De leden van de CDA-fractie onderschrijven de drie doelstellingen van dit wetsontwerp:

  • robuuster maken van de belastinginkomsten voor de auto;

  • efficiënter sturen op klimaatwinst en intensiever sturen op luchtkwaliteit;

  • vereenvoudigen van de autobelastingen.

Wel vragen de leden van de CDA-fractie zich in navolging van de Raad van State af of de voorstellen wel tot voldoende resultaten zullen leiden voor wat betreft de hierboven genoemde doelstellingen. Is een solide belastingopbrengst niet de belangrijkste doelstelling? Soms lijkt de regering hier op twee gedachten te hinken. De memorie van toelichting is overigens duidelijk. Primair staat de belastingopbrengst voorop. Die keuze betekent dat belastingerosie vanwege (vermeende) milieuwinst altijd secundair is. Kan de regering deze conclusie onderschrijven?

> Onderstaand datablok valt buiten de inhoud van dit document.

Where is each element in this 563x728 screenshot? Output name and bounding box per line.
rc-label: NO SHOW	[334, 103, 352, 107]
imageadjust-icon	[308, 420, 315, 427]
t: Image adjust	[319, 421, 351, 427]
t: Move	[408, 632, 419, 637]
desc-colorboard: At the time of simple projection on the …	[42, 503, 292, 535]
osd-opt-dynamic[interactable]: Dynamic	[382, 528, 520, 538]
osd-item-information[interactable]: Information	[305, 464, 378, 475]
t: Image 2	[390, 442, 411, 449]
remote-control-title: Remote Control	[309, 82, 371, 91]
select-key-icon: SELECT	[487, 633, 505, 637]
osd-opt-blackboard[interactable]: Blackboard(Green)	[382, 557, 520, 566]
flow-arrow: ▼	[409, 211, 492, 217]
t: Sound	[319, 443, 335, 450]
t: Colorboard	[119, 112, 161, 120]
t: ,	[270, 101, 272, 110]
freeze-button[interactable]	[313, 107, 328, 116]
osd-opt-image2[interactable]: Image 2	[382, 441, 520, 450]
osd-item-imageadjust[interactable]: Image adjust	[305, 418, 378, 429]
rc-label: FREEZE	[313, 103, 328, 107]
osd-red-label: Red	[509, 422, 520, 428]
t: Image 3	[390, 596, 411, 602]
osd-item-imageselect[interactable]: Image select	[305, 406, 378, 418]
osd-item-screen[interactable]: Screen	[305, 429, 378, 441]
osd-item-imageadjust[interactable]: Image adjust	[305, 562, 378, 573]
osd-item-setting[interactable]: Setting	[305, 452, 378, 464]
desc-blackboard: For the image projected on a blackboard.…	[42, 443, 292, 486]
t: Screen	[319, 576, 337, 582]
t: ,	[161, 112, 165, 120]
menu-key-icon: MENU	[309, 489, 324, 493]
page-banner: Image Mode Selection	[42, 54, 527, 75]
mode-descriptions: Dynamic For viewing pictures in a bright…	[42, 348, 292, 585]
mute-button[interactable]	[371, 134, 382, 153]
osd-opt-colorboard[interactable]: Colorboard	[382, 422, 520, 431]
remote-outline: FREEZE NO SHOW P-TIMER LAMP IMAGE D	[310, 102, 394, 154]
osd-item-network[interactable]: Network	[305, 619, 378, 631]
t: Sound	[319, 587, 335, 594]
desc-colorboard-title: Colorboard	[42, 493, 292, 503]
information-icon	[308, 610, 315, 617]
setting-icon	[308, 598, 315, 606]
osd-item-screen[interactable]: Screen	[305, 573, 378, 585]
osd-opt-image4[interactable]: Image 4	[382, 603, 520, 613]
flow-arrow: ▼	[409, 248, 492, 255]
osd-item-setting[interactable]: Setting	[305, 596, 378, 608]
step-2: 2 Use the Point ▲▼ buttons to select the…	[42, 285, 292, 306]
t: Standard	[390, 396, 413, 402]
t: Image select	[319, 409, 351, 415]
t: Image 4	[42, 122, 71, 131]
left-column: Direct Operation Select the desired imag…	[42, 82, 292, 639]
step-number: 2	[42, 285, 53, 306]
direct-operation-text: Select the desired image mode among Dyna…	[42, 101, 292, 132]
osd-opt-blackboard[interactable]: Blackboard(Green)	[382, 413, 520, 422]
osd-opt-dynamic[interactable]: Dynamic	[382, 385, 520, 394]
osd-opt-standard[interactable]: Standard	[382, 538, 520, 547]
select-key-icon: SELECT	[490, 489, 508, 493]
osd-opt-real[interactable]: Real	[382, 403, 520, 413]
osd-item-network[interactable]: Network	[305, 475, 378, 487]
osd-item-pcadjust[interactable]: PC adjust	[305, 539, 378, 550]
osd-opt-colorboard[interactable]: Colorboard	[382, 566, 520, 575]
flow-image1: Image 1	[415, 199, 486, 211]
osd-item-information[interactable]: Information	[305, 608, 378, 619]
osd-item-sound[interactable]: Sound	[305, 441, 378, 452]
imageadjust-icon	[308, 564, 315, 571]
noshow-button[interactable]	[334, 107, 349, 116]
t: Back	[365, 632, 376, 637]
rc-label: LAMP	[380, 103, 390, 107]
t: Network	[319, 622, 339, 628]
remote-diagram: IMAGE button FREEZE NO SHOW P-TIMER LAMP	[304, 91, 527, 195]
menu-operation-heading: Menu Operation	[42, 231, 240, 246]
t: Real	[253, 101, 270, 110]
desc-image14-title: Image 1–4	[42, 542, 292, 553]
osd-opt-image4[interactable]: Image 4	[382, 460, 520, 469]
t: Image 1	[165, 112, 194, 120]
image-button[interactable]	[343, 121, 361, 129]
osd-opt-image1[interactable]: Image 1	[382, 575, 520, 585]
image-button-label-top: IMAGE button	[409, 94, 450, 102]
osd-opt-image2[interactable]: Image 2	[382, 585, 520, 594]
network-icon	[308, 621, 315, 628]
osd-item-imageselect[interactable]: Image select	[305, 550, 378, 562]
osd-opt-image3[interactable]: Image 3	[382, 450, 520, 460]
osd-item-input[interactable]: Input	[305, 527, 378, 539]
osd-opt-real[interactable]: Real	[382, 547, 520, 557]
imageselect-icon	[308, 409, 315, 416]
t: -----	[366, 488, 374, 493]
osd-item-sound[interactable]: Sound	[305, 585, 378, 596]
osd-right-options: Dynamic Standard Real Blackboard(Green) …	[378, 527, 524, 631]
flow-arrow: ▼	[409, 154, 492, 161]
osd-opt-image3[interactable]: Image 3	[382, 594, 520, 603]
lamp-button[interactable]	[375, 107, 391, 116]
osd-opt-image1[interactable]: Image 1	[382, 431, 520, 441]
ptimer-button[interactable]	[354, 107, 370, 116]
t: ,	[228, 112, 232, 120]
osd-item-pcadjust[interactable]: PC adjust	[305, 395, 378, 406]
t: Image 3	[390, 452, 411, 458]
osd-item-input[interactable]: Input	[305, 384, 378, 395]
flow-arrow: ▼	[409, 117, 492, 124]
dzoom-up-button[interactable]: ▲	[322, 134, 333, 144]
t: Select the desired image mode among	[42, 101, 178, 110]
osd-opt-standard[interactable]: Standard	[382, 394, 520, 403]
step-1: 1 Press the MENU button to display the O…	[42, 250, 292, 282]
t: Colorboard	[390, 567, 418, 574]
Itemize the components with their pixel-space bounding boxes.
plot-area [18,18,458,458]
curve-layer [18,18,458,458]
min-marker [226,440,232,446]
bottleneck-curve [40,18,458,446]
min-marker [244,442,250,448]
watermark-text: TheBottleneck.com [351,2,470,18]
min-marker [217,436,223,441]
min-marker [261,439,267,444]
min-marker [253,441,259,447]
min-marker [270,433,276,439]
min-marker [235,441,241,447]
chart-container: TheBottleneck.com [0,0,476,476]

De leden van de CDA-fractie delen de zorg van de Raad van State dat de voorstellen toch niet wederom tot een te grote overstimulering van bepaalde auto’s (elektrische en Plug In Hybride Vehicles (PHEV) zullen leiden. Zo blijft de norm CO2-uitstoot per gereden kilometer de komende drie jaar 2017–2020 een belangrijke norm, zowel voor wat betreft de tariefstructuur van de Belasting van Personenauto’s en Motorrijwielen (BPM) en de motorrijtuigenbelasting (MRB), maar ook voor de bijtelling privégebruik van de zakelijke auto in de inkomstenbelasting- en loonbelasting. Het huidige fiscale beleid ten aanzien van de auto heeft in de periode 2008–2013 tot erosie van belastinginkomsten geleid (€ 2 miljard minder) en een niet te rechtvaardigen discrepantie tussen de belastingvoordelen en de milieuwinst.2 Voornoemde leden vragen of de regering deze zorg deelt?

De leden van de CDA-fractie zijn het met de regering eens dat de daling van de CO2-uitstoot per gereden kilometer voornamelijk te danken is aan het Europese bronbeleid (scherpere normen die aan de auto-industrie zijn/worden opgelegd). De grenzen voor wat betreft de effectiviteit van de huidige fiscale stimulansen zijn overschreden. Het Nederlandse fiscale beleid van de laatste zeven jaar heeft tot negatieve gedragseffecten effecten geleid waarbij de auto-industrie met name voor de Nederlandse markt bepaalde fiscaal gesubsidieerde schone auto’s produceerde om vervolgens elders in de EU «vuilere» auto’s te verkopen («waterbedeffect»). Daar komt bij dat veel PHEV’s in de praktijk slechts (gemiddeld) 25% elektrisch rijden en voor de rest op benzine, hetgeen leidt tot een hogere CO2-uitstoot per gereden kilometer, soms zelfs 200% meer.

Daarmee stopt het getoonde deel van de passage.